After about five minutes at the bar, my brother turns to me and says, "Am I drunk or does that giant leprechaun over there look like Rob Gronkowski?"
Let me just say that if you ever see a 6-foot-6 guy wearing a cut-off hoodie with athletic shorts and a leprechaun costume, there is a 100-percent chance that it's Rob Gronkowski.
Obviously, if you see Gronk dressed as a leprechaun on St. Patrick's Day at your bachelor party, you have to take at least one picture, so I took one picture.
First, the best part of running into Gronk dressed as a leprechaun is all the wishes that come with it.
I've used 64 of them and they were all used on Sunday to make my hangover go away.
Anyway, back to Gronk.
Gronk still hasn't said what he's going to do yet, so obviously, I had to ask. The only problem with that plan was that there was a 30 percent chance I was going to slur at least one word. At that point, my dad shows up and says, "You know what, I'll go talk to him," which made sense because my dad was one of two guys in our party of nine who wasn't drinking.

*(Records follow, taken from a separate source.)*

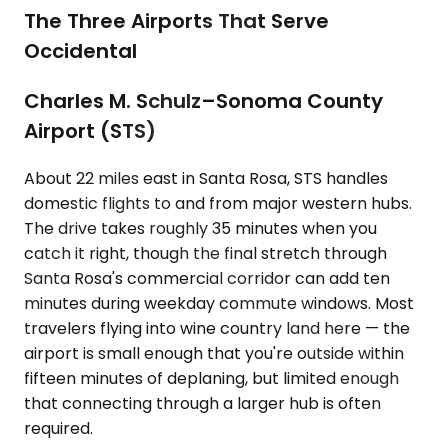
The Three Airports That Serve
Occidental
Charles M. Schulz–Sonoma County
Airport (STS)
About 22 miles east in Santa Rosa, STS handles
domestic flights to and from major western hubs.
The drive takes roughly 35 minutes when you
catch it right, though the final stretch through
Santa Rosa's commercial corridor can add ten
minutes during weekday commute windows. Most
travelers flying into wine country land here — the
airport is small enough that you're outside within
fifteen minutes of deplaning, but limited enough
that connecting through a larger hub is often
required.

Also, my dad (Jim Breech) spent 14 seasons in the NFL and he'll generally talk to guys if he sees an NFL player around, so that's what he did with Gronk. They talked for about five minutes. At the end of the conversation, my dad mentioned that I was in the media and then asked him an on-the-record question about his retirement plans.
First, Gronk said he hasn't decided what he's going to do. He then followed that up by giving the most Gronk answer ever: "I might play for the 69ers."
If Vince McMahon is smart, the 69ers will be the first team in the XFL and their first contract offer will go to Gronk and that will all happen in the next 48 hours. As for the rest of the night, Gronk could probably quit football and just become a professional partier because he seemed to be having a blast. He was taking pictures with people, laughing with people and seemed to be having a good time, wherever he went.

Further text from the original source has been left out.